Most advice about giving an AI a knowledge base stops at building it. Collect the documents, embed them, point a model at the pile, done. The hard part is not building the knowledge base. It is running one in production for months without it quietly rotting.
Agent memory is infrastructure. And infrastructure nobody maintains does not stay neutral, it decays. A store that grows without discipline gets slower and less trustworthy the more you put into it. The notes are cheap. The discipline of how you keep and retrieve them is the whole game.
#More memory is not a smarter agent
The seductive idea is that a bigger context window or a fatter knowledge base makes an agent smarter. The research says the opposite once you cross a threshold.
The canonical result is Lost in the Middle (Liu et al.): models use information best at the very start and end of their context and measurably degrade when the relevant fact sits in the middle, even in models built for long context. Piling more in does not help if the model cannot reliably reach the part that matters.
It compounds in retrieval systems. Long-Context LLMs Meet RAG (Jin et al.) found that as you feed in more retrieved passages, answer quality improves at first and then declines, because the extra passages are mostly noise the model has to fight through. Databricks ran the experiment at scale and saw the same shape.
This is not a 2023 finding that newer models have outgrown. Each model generation has reconfirmed it. A 2025 benchmark called NoLiMa showed 11 of 13 long-context models falling below half their short-context accuracy by 32K tokens. Even GPT-4o dropped from 99.3 to 69.7 percent. The same year, Chroma's "Context Rot" study reproduced the decline in current frontier systems like Claude Sonnet 4, GPT-4.1, and Gemini 2.5 Flash. And in January 2026, a fresh analysis found models collapsing by more than 30 percent once input crossed a critical length, even when every fact in the context stayed relevant. Bigger windows keep raising the ceiling. They have not removed the floor.
The discipline that follows is simple to say and easy to skip: index first, then fetch only the slice the task needs. A bigger pile is not a better toolbox.
#Hygiene is a cadence, not a cleanup
Knowledge debt compounds quietly. A broken link here, a duplicated note there, a page that grew too big to retrieve cleanly. None of it hurts on the day it happens. All of it hurts six months later, when someone has to do a heroic weekend cleanup to make the system trustworthy again.
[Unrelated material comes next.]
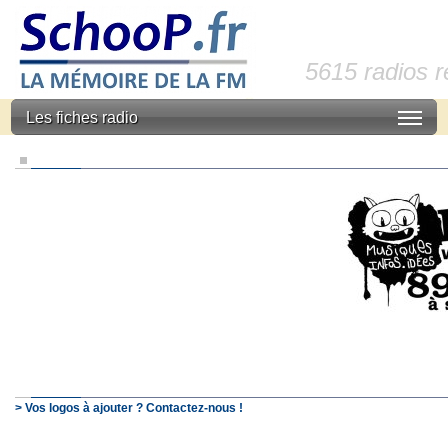
5615 radios 
Les fiches radio
> Vos logos à ajouter ? Contactez-nous !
The fix is to stop treating maintenance as an event. You run it as a cadence: a light check on every change, a deeper sweep on a schedule. The rot never gets the chance to accumulate, because nothing is ever far from its last inspection.
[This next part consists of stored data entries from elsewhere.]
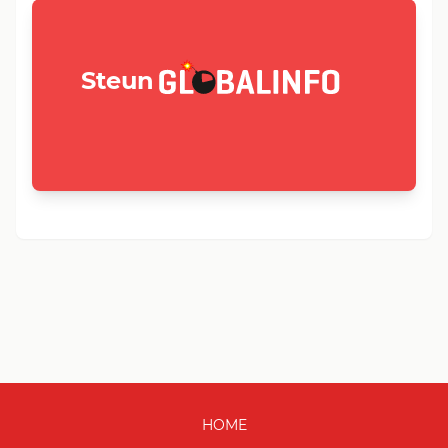
GLOBALINFO.nl
Steun
HOME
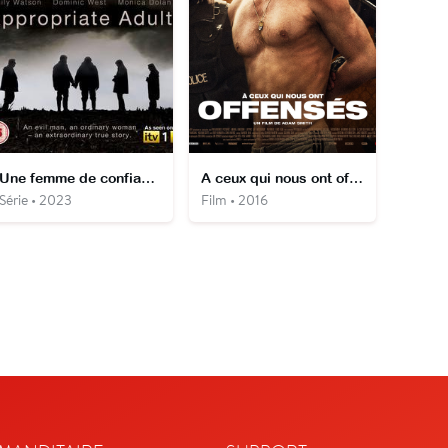
Une femme de confiance
A ceux qui nous ont offensés
Série • 2023
Film • 2016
#The system proposes, a human disposes
There is a strong temptation to let the maintenance automation also do the fixing: find the stale page, delete it; find the duplicate, merge it. Resist it.
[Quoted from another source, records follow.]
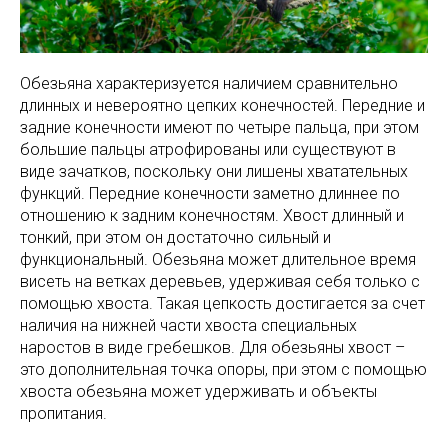
Обезьяна характеризуется наличием сравнительно
длинных и невероятно цепких конечностей. Передние и
задние конечности имеют по четыре пальца, при этом
большие пальцы атрофированы или существуют в
виде зачатков, поскольку они лишены хватательных
функций. Передние конечности заметно длиннее по
отношению к задним конечностям. Хвост длинный и
тонкий, при этом он достаточно сильный и
функциональный. Обезьяна может длительное время
висеть на ветках деревьев, удерживая себя только с
помощью хвоста. Такая цепкость достигается за счет
наличия на нижней части хвоста специальных
наростов в виде гребешков. Для обезьяны хвост –
это дополнительная точка опоры, при этом с помощью
хвоста обезьяна может удерживать и объекты
пропитания.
Maintenance should surface a worklist, things to add, fix, or review, and stop there. It should not destructively mutate your knowledge on its own. The reason is the oldest rule in quality control: the thing that produced a change should never be the only thing that judges it. A sweep that can silently delete is a liability. One that can only recommend, and leaves the call to a human or a separate reviewer, is an asset.
#Provenance, or it does not count
Every load-bearing claim in the store should carry its source and a sense of how fresh it is. When a claim goes stale, the right move is to re-derive it from the source, not to trust the version you remembered.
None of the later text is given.